Here are a few from the Linux front http://www.cyberciti.biz/tips/top-linux-monitoring-tools.html.
My question is what tools do you use for this purpose? Could you comment on their usefulness, etc.?
A typical output looks like http://demo.munin-monitoring.org/munin-monitoring.org/buildd.munin-monitoring.org/index.html.
Installation instructions for Debian: http://www.howtoforge.com/server_monitoring_monit_munin.
We've been using Munin for some time but I'm sometimes a little skeptical to it's value.
Whilst it can generate monitoring alerts and does draw some nice pretty graphs, I've mostly found it useful /after/ the event to see what the lead-up to an event was like, or view historical changes to determine whether something is 'the norm'.

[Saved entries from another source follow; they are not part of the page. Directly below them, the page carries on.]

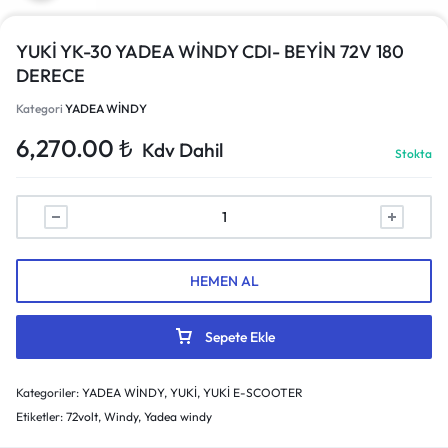
YUKİ YK-30 YADEA WİNDY CDI- BEYİN 72V 180
DERECE
Kategori
YADEA WİNDY
6,270.00
₺
Kdv Dahil
Stokta
HEMEN AL
Sepete Ekle
Kategoriler:
YADEA WİNDY
,
YUKİ
,
YUKİ E-SCOOTER
Etiketler:
72volt
,
Windy
,
Yadea windy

That said, Version 2 (well, 1.99) is a massive improvement over 1.4 and I'd highly recommend using that if you're planning to use Munin. It's backwards compatible with 1.4 clients and offers massive performance benefits over 1.4 too.
It would be interesting to see some Munin Moodle plugins too for things like:
* number of users in the last five minutes
* database size
* moodle disk usage
For my experience, Munin is pretty Ok in numbers. What made you skeptical?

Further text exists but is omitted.